The parish council has responsibility for local issues, including setting an annual precept (local rate) to cover the council's operating costs and producing annual accounts for public scrutiny. The parish council evaluates local planning applications and works with the local police, district council officers, and neighbourhood watch groups on matters of crime, security, and traffic. The parish council's role also includes initiating projects for the maintenance and repair of parish facilities, as well as consulting with the district council on the maintenance, repair, and improvement of highways, drainage, footpaths, public transport, and street cleaning. Conservation matters (including trees and listed buildings) and environmental issues are also the responsibility of the council.

For local government purposes, since 1 April 2023, the parish comes under the unitary authority of Somerset Council. Prior to this, it was part of the non-metropolitan district of Somerset West and Taunton (formed on 1 April 2019) and, before this, the district of West Somerset (established under the Local Government Act 1972).

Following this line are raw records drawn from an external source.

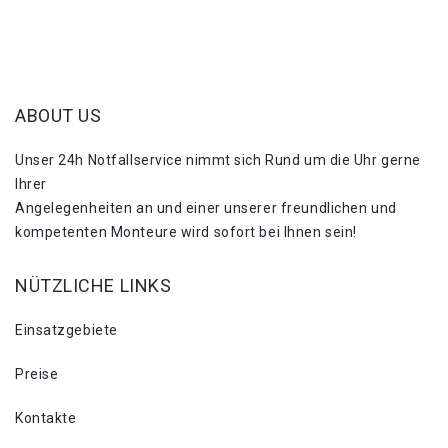
ABOUT US
Unser 24h Notfallservice nimmt sich Rund um die Uhr gerne
Ihrer
Angelegenheiten an und einer unserer freundlichen und
kompetenten Monteure wird sofort bei Ihnen sein!
NÜTZLICHE LINKS
Einsatzgebiete
Preise
Kontakte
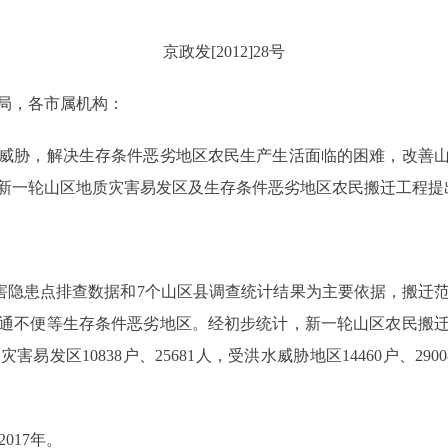
京政发[2012]28号
局，各市属机构：
胁，解决生存条件恶劣地区农民生产生活面临的困难，改善山
新一轮山区地质灾害易发区及生存条件恶劣地区农民搬迁工程提
隐患点排查数据和7个山区县调查统计结果为主要依据，搬迁
通不便等生存条件恶劣地区。经初步统计，新一轮山区农民搬迁共涉
灾害易发区10838户、25681人，受洪水威胁地区14460户、290
017年。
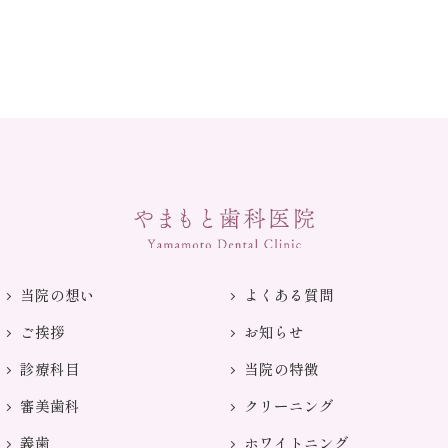
当院の想い
よくある質問
ご挨拶
お知らせ
診療科目
当院の特徴
審美歯科
クリーニング
義歯
ホワイトニング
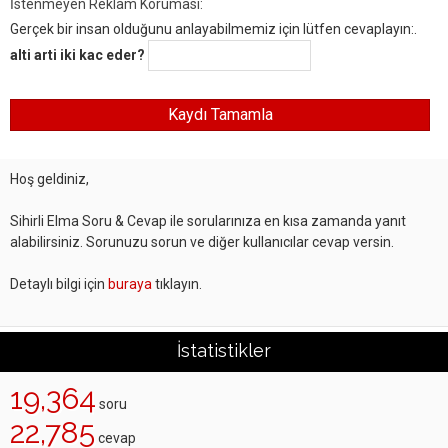
İstenmeyen Reklam Koruması:
Gerçek bir insan olduğunu anlayabilmemiz için lütfen cevaplayın:.
alti arti iki kac eder?
Hoş geldiniz,
Sihirli Elma Soru & Cevap ile sorularınıza en kısa zamanda yanıt
alabilirsiniz. Sorunuzu sorun ve diğer kullanıcılar cevap versin.
Detaylı bilgi için
buraya
tıklayın.
İstatistikler
19,364
soru
22,785
cevap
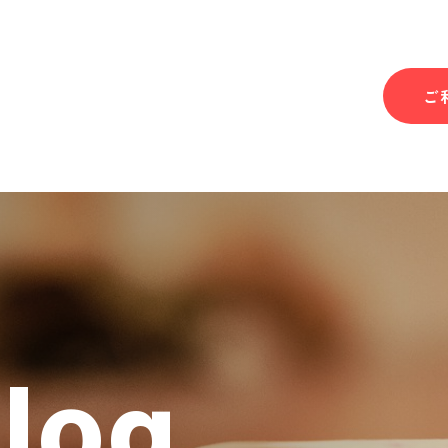
ご
Blog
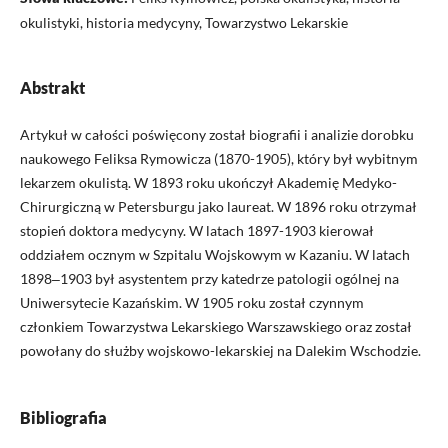
okulistyki, historia medycyny, Towarzystwo Lekarskie
Abstrakt
Artykuł w całości poświęcony został biografii i analizie dorobku
naukowego Feliksa Rymowicza (1870-1905), który był wybitnym
lekarzem okulistą. W 1893 roku ukończył Akademię Medyko-
Chirurgiczną w Petersburgu jako laureat. W 1896 roku otrzymał
stopień doktora medycyny. W latach 1897-1903 kierował
oddziałem ocznym w Szpitalu Wojskowym w Kazaniu. W latach
1898‒1903 był asystentem przy katedrze patologii ogólnej na
Uniwersytecie Kazańskim. W 1905 roku został czynnym
członkiem Towarzystwa Lekarskiego Warszawskiego oraz został
powołany do służby wojskowo-lekarskiej na Dalekim Wschodzie.
Bibliografia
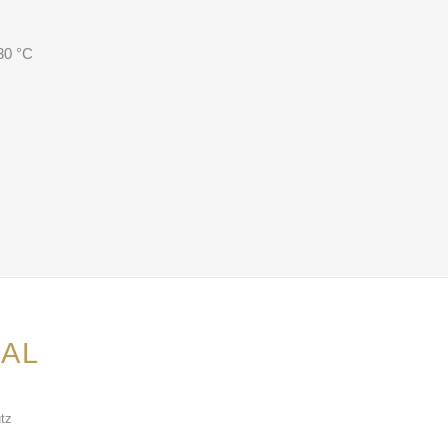
30 °C
AL
tz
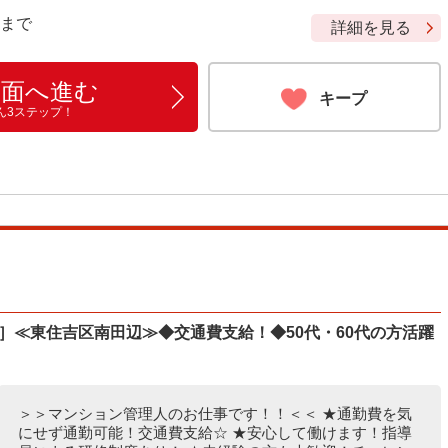
9 まで
詳細を見る
画面へ進む
キープ
ん3ステップ！
人］≪東住吉区南田辺≫◆交通費支給！◆50代・60代の方活躍
＞＞マンション管理人のお仕事です！！＜＜ ★通勤費を気
にせず通勤可能！交通費支給☆ ★安心して働けます！指導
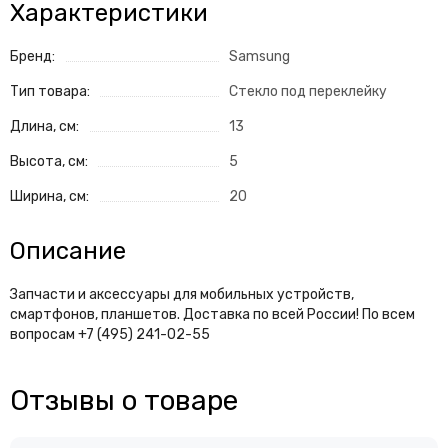
Характеристики
Бренд:
Samsung
Тип товара:
Стекло под переклейку
Длина, см:
13
Высота, см:
5
Ширина, см:
20
Описание
Запчасти и аксессуары для мобильных устройств,
смартфонов, планшетов. Доставка по всей России! По всем
вопросам +7 (495) 241-02-55
Отзывы о товаре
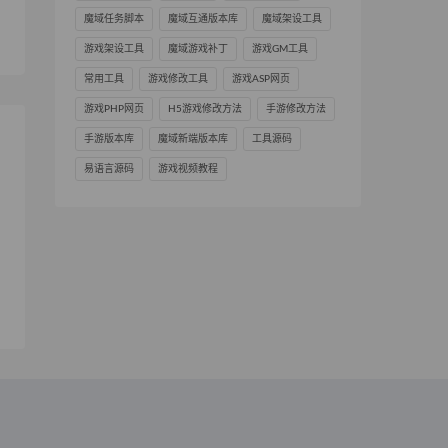
】
魔域任务脚本
魔域互通版本库
魔域架设工具
游戏架设工具
魔域游戏补丁
游戏GM工具
常用工具
游戏修改工具
游戏ASP网页
游戏PHP网页
H5游戏修改方法
手游修改方法
手游版本库
魔域新端版本库
工具源码
易语言源码
游戏视频教程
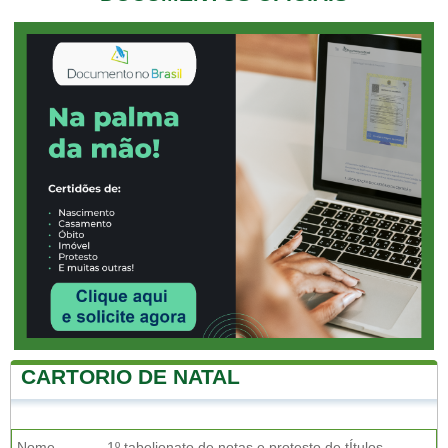
CARTORIO DE NATAL
Nome
1º tabelionato de notas e protesto de tÍtulos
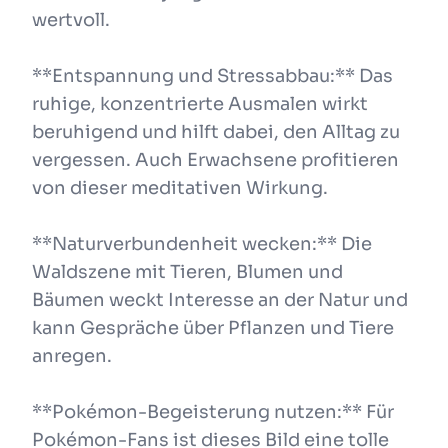
wertvoll.
**Entspannung und Stressabbau:** Das
ruhige, konzentrierte Ausmalen wirkt
beruhigend und hilft dabei, den Alltag zu
vergessen. Auch Erwachsene profitieren
von dieser meditativen Wirkung.
**Naturverbundenheit wecken:** Die
Waldszene mit Tieren, Blumen und
Bäumen weckt Interesse an der Natur und
kann Gespräche über Pflanzen und Tiere
anregen.
**Pokémon-Begeisterung nutzen:** Für
Pokémon-Fans ist dieses Bild eine tolle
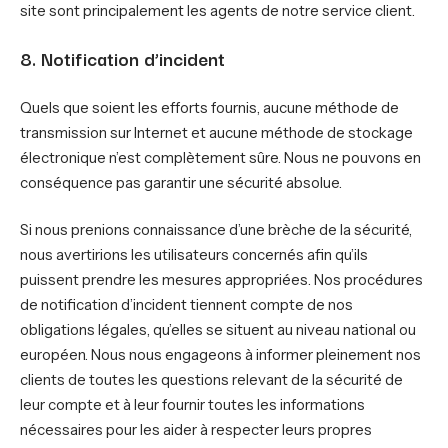
site sont principalement les agents de notre service client.
8. Notification d’incident
Quels que soient les efforts fournis, aucune méthode de
transmission sur Internet et aucune méthode de stockage
électronique n’est complètement sûre. Nous ne pouvons en
conséquence pas garantir une sécurité absolue.
Si nous prenions connaissance d’une brèche de la sécurité,
nous avertirions les utilisateurs concernés afin qu’ils
puissent prendre les mesures appropriées. Nos procédures
de notification d’incident tiennent compte de nos
obligations légales, qu’elles se situent au niveau national ou
européen. Nous nous engageons à informer pleinement nos
clients de toutes les questions relevant de la sécurité de
leur compte et à leur fournir toutes les informations
nécessaires pour les aider à respecter leurs propres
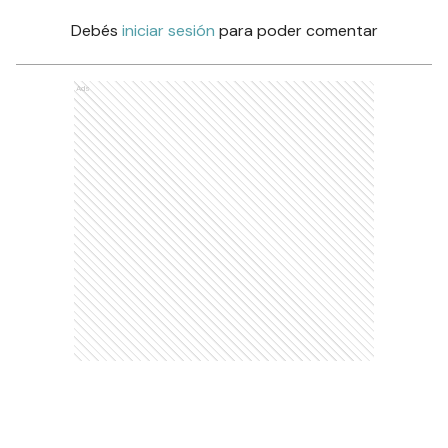
Debés
iniciar sesión
para poder comentar
Ads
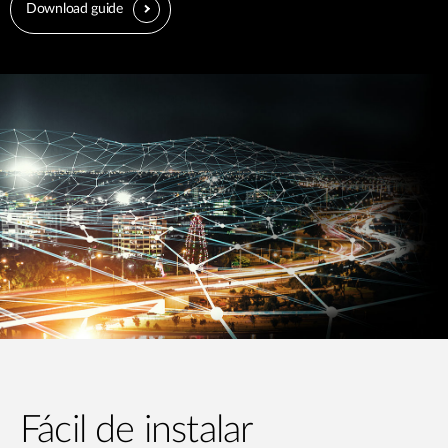
Download guide
Fácil de instalar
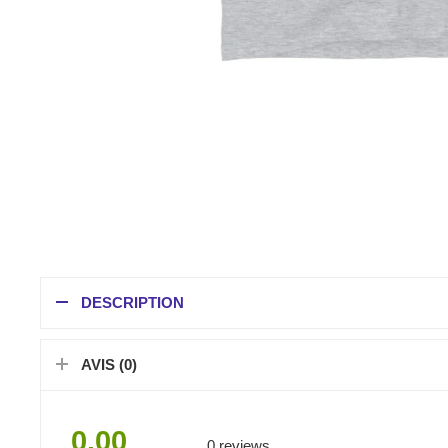
DESCRIPTION
AVIS (0)
0.00
0 reviews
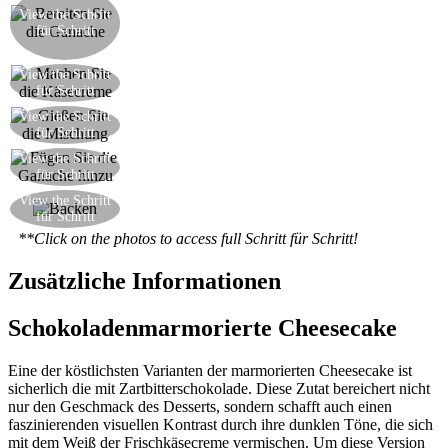
zusammen mit der frischen Sahne. Abkühlen
View the Schritt
für Schritt
lassen und dann für einige Minuten im
Kühlschrank kühlen
Schlagen Sie die Eier mit dem Zucker, dann
View the Schritt
für Schritt
fügen Sie den Frischkäse und die Vanillesamen
View the Schritt
Gießen Sie die Käsemischung auf die Keksbasis
für Schritt
Fügen Sie die Ganache hinzu, machen Wirbel mit
View the Schritt
für Schritt
einer Gabel, um einen Marmoreffekt zu erzeugen
Vorheizen den Backofen auf 180°C und backen
View the Schritt
für Schritt
für 45 Minuten. Kalt servieren
**Click on the photos to access full Schritt für Schritt!
Zusätzliche Informationen
Schokoladenmarmorierte Cheesecake
Eine der köstlichsten Varianten der marmorierten Cheesecake ist
sicherlich die mit Zartbitterschokolade. Diese Zutat bereichert nicht
nur den Geschmack des Desserts, sondern schafft auch einen
faszinierenden visuellen Kontrast durch ihre dunklen Töne, die sich
mit dem Weiß der Frischkäsecreme vermischen. Um diese Version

It was part of Dulverton Rural District before 1974.

As Exton falls within the Exmoor National Park some functions normally administered by district or county councils have, since 1997, fallen under the Exmoor National Park Authority, which is known as a 'single purpose' authority, which aims to "conserve and enhance the natural beauty, wildlife and cultural heritage of the National Parks" and "promote opportunities for the understanding and enjoyment of the special qualities of the Parks by the public", including responsibility for the conservation of the historic environment.

It is also part of the Tiverton and Minehead county constituency represented in the House of Commons of the Parliament of the United Kingdom. It elects one Member of Parliament (MP) by the first past the post system of election.

==Religious sites==

The Norman Church of St Peter has a 13th-century tower and has been designated by English Heritage as a Grade II* listed building.